In name and shame time, note that it’s a screenplay by Damian Shannon and Mark Swift (Freddy vs Jason, the Friday the 13th reboot, not to mention the eagerly-awaited Untitled Bermuda Triangle) from a story by the teams of Jack Sherick & David Ronn (Norbit, I Spy, The Smurfs) and Thomas Lennon & Robert Ben Garant (The Pacifier, Herbie Fully Loaded, A Night at the Museum, Reno 911), from the series created by Michael Berk & Douglas Schwartz and Gregory J. Bonnan. All these people got paid more to come up with this than lifeguards get in a career of saving people from drowning – and they probably toiled long and hard into the night to layer in a redemptive character arc for disgraced Olympic Gold medallist Matt Brody (Zac Efron) before upping the quota of dick jokes to the point where this mainstream summer comedy spends more time on penises than the average gay porn movie. A mercilessly protracted sequence involves Ronnie (Bass) getting his dick trapped after receiving the heimlich manoeuvre from the blonde he’s crushing on and falling over so his erection penetrates a slatted beach-bed.

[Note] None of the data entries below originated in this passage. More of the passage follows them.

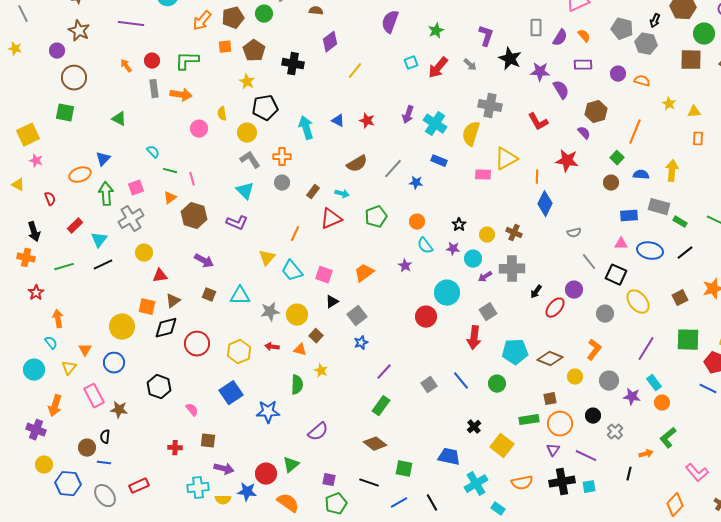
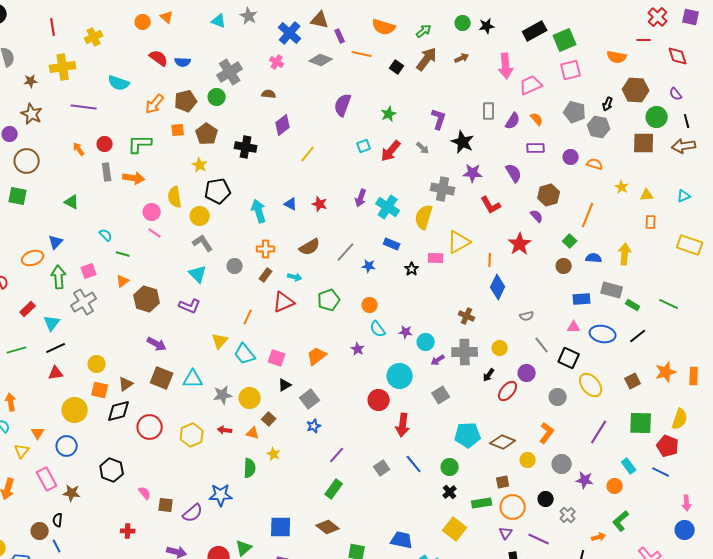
purple star: (540, 72) -> (473, 173), moved
yellow semicircle: (222, 114) -> (175, 197), size x1.5
orange cross: (282, 157) -> (266, 249), moved
red star: (567, 161) -> (520, 244), turned 30
pink line: (192, 179) -> (155, 233), moved, turned -40
black star: (459, 225) -> (412, 269), moved
yellow circle: (487, 235) -> (500, 348), moved
yellow circle: (144, 253) -> (97, 364), moved
red triangle: (160, 276) -> (56, 373), moved
brown square: (209, 295) -> (162, 378), size x1.6
red arrow: (474, 338) -> (403, 425), moved
cyan rectangle: (654, 383) -> (629, 466), moved
blue square: (231, 393) -> (281, 527), moved, turned 35
black cross: (474, 427) -> (450, 492), moved
purple semicircle: (318, 432) -> (193, 513), moved
brown square: (208, 441) -> (166, 505), moved
blue line: (104, 463) -> (57, 546), turned 56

Later on, formaldehyde-and-body-fat drips from a corpse to give Efron a facial while he’s hiding in a morgue drawer, which is gross but not terribly amusing.
In one of the whacky outtakes under the end credits – seldom a signifier of quality – Dwayne Johnson and David Hasselhoff sit on a beach talking about who’s going to be in the sequel, but the real bone of contention is Hasselhoff pertinently asking Johnson how the newer star can take on his signature role of Mitch Buchannon,which the Hoff has owned for nearly thirty years. Short answer – he can’t and he doesn’t even try: for better or worse, this Mitch is just the Rock in a swimsuit, grinning and glad-handing, diving into (terrible) CGI flames to save folks, bombarding co-star Efron with demeaning boy band jokes, and coasting on audience goodwill. Not since Doom has he been so wasted in a film – even minimal support from a script with real jokes and a plot would have given him a chance to turn things round the way his presence perked up seeming dead-loss ventures like Journey 2 The Mysterious Island, The Scorpion King or the middle Fast and Furious entries. Here, he gets zilch.
The probable template for this is the 21 Jump Street film and its sequel, which similarly spoof not-exactly-serious original material – though the same sort of snark has sunk the likes of The Green Hornet and CHIPS. Generations ago, the likes of Dragnet and The Brady Bunch Movie snuck past preconceptions and delivered wit, charm, nostalgia and post-modernist glee by embracing yet puncturing the conventions of the original properties – this just pokes fun at jiggling in slow motion while indulging in it and repeatedly has folks complain that lifeguards can’t act like cops even as Mitch and his team set out to bring down a drug-dealing property developer – Bollywood star Priyanka Chopra as Indian Dragon Lady – who (horror of horrors) wants to turn this beloved stretch of the coast into a private beach. In a sole subtle touch, her antipathy to the Baywatch ethos is signalled by the fact that she can’t even bear to set her high-heeled shoes down on the beach. Alexandra Daddario (carried over from the Johnson joint San Andreas), Kelly Rohrbach and Ilfanesh Hadera fill out swimsuits, though in the cause of balance the camera spends at least as much time on Efron’s improbable abs.
It’s two merciless hours long, with thin stretches between workable jokes – the few action scenes are heavy on the greenscreen work and look unacceptably fakey (that old TV show may have been ridiculous, but included proper stunts). Pamela Anderson gets a cameo too, but the filmmakers don’t give her any lines to speak. If there really is a sequel, how about adapting the second season of spinoff Baywatch Nights where Mitch battled vampires, Vikings, aliens and surfing mummies?